Brief >> An exact copy of every entry is needed, without any of the pictures.

++++++++++++++++++++

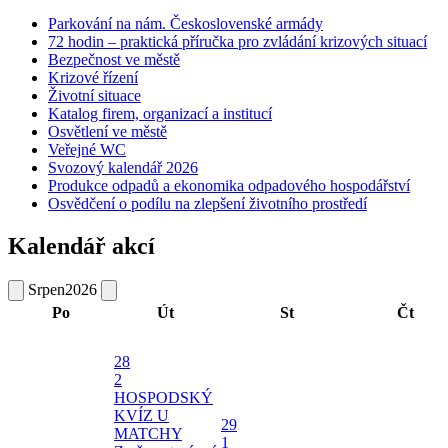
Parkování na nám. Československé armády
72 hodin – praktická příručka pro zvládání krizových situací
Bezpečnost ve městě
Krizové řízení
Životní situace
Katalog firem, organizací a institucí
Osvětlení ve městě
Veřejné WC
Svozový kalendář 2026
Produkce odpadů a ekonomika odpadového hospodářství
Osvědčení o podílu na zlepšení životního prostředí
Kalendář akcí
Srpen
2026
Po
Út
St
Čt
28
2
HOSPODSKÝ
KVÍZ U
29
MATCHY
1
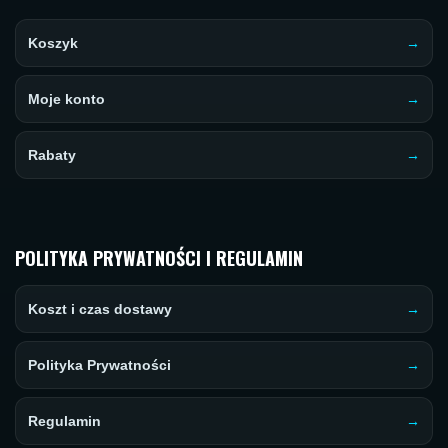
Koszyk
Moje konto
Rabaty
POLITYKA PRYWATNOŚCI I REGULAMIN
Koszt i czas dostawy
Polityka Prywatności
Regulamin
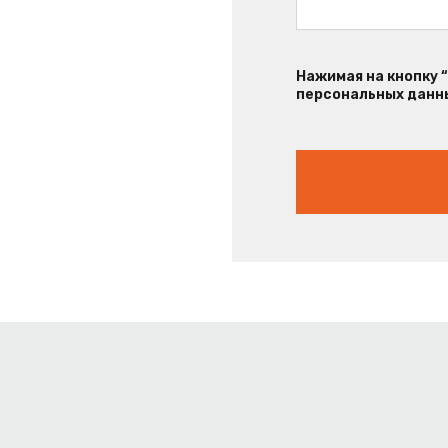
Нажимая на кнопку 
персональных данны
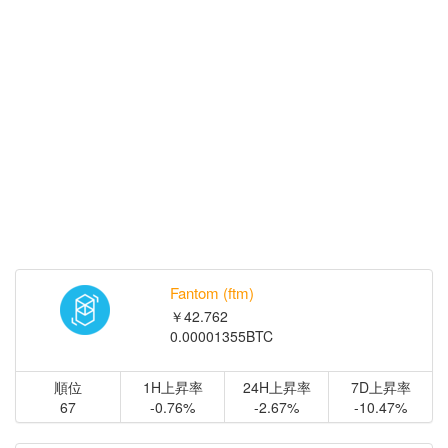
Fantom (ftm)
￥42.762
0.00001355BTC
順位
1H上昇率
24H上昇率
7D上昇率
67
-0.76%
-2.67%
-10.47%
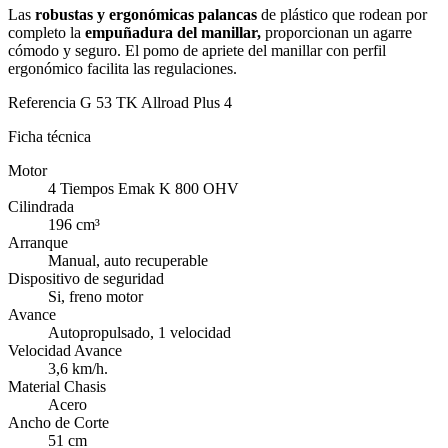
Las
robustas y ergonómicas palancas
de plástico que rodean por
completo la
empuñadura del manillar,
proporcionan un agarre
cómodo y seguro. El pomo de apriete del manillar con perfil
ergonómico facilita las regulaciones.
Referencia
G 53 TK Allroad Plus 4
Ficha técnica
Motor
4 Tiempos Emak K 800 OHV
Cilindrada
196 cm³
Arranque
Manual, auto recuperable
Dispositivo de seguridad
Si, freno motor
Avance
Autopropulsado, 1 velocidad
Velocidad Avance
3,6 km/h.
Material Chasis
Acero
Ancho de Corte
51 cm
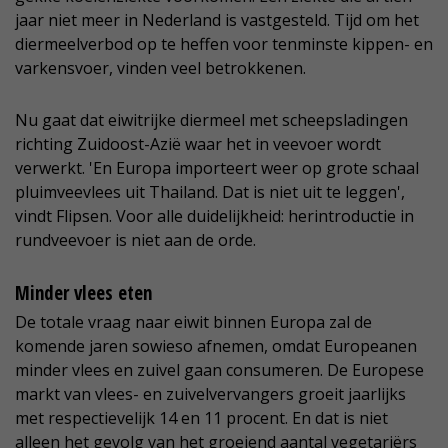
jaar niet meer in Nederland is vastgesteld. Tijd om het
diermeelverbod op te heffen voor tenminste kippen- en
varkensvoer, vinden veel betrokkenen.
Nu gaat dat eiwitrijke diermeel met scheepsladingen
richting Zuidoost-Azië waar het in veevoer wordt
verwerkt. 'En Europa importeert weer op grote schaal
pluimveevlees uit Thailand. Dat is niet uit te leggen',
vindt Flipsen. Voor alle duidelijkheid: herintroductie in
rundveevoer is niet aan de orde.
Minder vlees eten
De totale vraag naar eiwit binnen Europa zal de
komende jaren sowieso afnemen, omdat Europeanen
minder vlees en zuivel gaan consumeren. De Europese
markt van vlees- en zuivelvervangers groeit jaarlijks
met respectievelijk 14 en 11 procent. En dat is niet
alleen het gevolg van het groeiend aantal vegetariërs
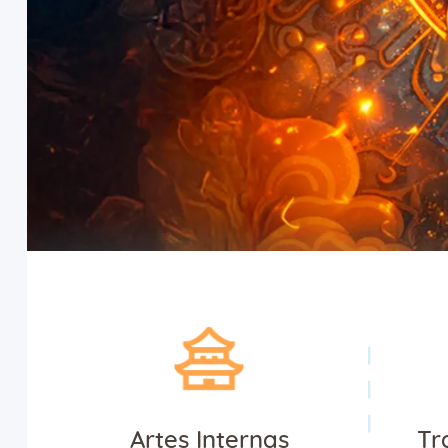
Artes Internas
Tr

++++++++++++++++++++

Answer to this problem >>
Parkování na nám. Československé armády
72 hodin – praktická příručka pro zvládání krizových situací
Bezpečnost ve městě
Krizové řízení
Životní situace
Katalog firem, organizací a institucí
Osvětlení ve městě
Veřejné WC
Svozový kalendář 2026
Produkce odpadů a ekonomika odpadového hospodářství
Osvědčení o podílu na zlepšení životního prostředí
Kalendář akcí
Srpen
2026
Po
Út
St
Čt
28
2
HOSPODSKÝ
KVÍZ U
29
MATCHY
1
Koszyk
Moje konto
Rabaty
POLITYKA PRYWATNOŚCI I REGULAMIN
Koszt i czas dostawy
Polityka Prywatności
Regulamin
Нажимая на кнопку 
персональных данны
Fantom (ftm)
￥42.762
0.00001355BTC
順位
1H上昇率
24H上昇率
7D上昇率
67
-0.76%
-2.67%
-10.47%
Las
robustas y ergonómicas palancas
de plástico que rodean por
completo la
empuñadura del manillar,
proporcionan un agarre
cómodo y seguro. El pomo de apriete del manillar con perfil
ergonómico facilita las regulaciones.
Referencia
G 53 TK Allroad Plus 4
Ficha técnica
Motor
4 Tiempos Emak K 800 OHV
Cilindrada
196 cm³
Arranque
Manual, auto recuperable
Dispositivo de seguridad
Si, freno motor
Avance
Autopropulsado, 1 velocidad
Velocidad Avance
3,6 km/h.
Material Chasis
Acero
Ancho de Corte
51 cm
jaar niet meer in Nederland is vastgesteld. Tijd om het
diermeelverbod op te heffen voor tenminste kippen- en
varkensvoer, vinden veel betrokkenen.
Nu gaat dat eiwitrijke diermeel met scheepsladingen
richting Zuidoost-Azië waar het in veevoer wordt
verwerkt. 'En Europa importeert weer op grote schaal
pluimveevlees uit Thailand. Dat is niet uit te leggen',
vindt Flipsen. Voor alle duidelijkheid: herintroductie in
rundveevoer is niet aan de orde.
Minder vlees eten
De totale vraag naar eiwit binnen Europa zal de
komende jaren sowieso afnemen, omdat Europeanen
minder vlees en zuivel gaan consumeren. De Europese
markt van vlees- en zuivelvervangers groeit jaarlijks
met respectievelijk 14 en 11 procent. En dat is niet
alleen het gevolg van het groeiend aantal vegetariërs
Artes Internas
Tr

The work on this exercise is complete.